Advanced technology, like ML and distributed ledger technology, should not be mandated in the BSA but encouraged as the technology develops. Currently, the complexity of the technology, the monetary cost to banking institutions, privacy concerns, and political oppositions are all reasons for not mandating this type of technology in the BSA.
On the other hand, the BSA should regulate digital currency. FinCEN has already mandated several regulations on digital currency exchangers, but these regulations should be discussed and addressed by legislators. Advanced digital privacy coins, mixers, and tumblers also should be regulated within the BSA.
This thesis also recommends a minimum standard for a client to open an account. As a KYC requirement, fintech can utilize biometrics as an additional provision. Also, using a risk-based approach regarding KYC, as suggested by the Financial Crimes Task Force. These recommendations ensure consistency not only throughout the United States but also globally. Finally, P2P payment services should increase monitoring of financial transactions as related to IMEI, IMSI, and ICCID.

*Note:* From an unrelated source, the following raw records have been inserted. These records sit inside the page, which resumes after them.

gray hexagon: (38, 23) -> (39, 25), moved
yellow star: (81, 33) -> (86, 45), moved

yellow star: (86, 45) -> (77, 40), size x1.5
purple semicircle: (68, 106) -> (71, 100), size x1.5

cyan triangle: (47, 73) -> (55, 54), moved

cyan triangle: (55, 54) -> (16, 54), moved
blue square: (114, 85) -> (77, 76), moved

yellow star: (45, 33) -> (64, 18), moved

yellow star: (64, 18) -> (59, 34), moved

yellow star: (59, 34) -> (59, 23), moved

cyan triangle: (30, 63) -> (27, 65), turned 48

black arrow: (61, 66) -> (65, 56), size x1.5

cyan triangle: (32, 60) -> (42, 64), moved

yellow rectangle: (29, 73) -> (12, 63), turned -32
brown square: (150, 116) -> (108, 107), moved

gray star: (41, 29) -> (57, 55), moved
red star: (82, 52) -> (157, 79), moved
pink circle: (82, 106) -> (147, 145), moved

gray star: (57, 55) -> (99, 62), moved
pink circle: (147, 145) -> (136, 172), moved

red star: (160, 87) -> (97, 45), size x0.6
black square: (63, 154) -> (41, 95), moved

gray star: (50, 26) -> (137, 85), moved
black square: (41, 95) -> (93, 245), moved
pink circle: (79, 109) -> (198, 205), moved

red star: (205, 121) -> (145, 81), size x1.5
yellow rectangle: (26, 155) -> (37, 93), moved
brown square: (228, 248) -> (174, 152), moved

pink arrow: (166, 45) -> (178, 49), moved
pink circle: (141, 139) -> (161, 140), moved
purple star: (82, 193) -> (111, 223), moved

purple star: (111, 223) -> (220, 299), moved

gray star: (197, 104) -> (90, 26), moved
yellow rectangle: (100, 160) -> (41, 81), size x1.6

Supporters and challengers of the BSA all agree on the need to update the historical mandates within the act to address emerging threats and technology. As criminal organizations continue to move money throughout the U.S. financial services sector, legislators should amend the BSA to address these areas of concern to ensure financial stability and integrity. Legislators should also be cautious in restricting innovation within the United States, as fintech encourages financial ingenuity and security to accelerate financial services globally.